**Exercise prompt:**
For the word "zweimal", state how many lines below contain it. Give no other text.

■ ■ ■ ■

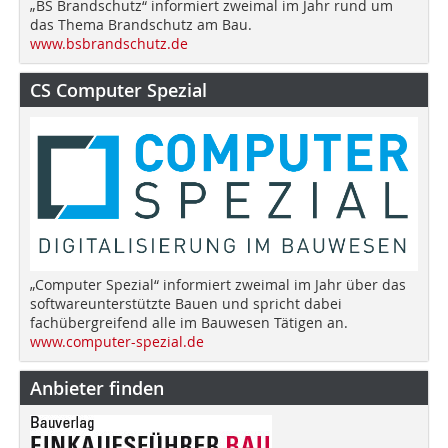
„BS Brandschutz“ informiert zweimal im Jahr rund um
das Thema Brandschutz am Bau.
www.bsbrandschutz.de
CS Computer Spezial
„Computer Spezial“ informiert zweimal im Jahr über das
softwareunterstützte Bauen und spricht dabei
fachübergreifend alle im Bauwesen Tätigen an.
www.computer-spezial.de
Anbieter finden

■ ■ ■ ■

**Answer:**
2